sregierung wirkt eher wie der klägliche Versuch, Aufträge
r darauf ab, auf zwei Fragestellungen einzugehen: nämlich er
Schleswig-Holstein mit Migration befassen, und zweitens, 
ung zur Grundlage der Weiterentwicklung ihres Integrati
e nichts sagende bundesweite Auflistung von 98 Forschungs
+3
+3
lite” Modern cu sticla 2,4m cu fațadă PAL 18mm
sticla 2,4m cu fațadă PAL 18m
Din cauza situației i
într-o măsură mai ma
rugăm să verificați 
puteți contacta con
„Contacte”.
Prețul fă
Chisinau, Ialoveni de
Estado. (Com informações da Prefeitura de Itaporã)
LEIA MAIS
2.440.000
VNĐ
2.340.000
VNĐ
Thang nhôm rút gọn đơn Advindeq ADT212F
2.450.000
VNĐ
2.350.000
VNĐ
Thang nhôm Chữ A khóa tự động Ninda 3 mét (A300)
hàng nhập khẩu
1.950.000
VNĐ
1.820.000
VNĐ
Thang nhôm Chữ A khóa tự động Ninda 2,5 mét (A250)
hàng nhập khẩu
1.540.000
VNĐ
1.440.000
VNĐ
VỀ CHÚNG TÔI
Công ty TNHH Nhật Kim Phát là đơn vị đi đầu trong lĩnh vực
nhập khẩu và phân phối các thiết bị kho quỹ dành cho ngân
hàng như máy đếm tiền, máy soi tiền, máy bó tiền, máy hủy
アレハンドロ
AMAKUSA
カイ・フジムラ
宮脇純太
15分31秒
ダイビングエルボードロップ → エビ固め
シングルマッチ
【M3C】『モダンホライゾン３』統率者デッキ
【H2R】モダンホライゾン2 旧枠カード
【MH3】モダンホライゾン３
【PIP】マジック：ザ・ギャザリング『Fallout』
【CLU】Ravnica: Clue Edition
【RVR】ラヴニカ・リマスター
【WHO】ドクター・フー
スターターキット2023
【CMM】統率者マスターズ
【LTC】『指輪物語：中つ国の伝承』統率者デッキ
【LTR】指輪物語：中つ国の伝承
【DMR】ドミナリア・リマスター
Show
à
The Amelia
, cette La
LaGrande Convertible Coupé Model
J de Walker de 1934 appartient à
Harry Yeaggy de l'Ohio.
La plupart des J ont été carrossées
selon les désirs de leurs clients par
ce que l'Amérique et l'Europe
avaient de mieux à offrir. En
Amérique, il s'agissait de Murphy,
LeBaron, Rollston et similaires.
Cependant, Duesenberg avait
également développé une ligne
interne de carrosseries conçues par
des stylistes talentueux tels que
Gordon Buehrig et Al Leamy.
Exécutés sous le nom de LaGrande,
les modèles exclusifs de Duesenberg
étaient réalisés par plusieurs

::::::::

--- TASK INSTRUCTIONS ---
The answer consists of every line above in which the word "nhôm" occurs.

--- RESULT FOR THIS EXERCISE ---
Thang nhôm rút gọn đơn Advindeq ADT212F
Thang nhôm Chữ A khóa tự động Ninda 3 mét (A300)
Thang nhôm Chữ A khóa tự động Ninda 2,5 mét (A250)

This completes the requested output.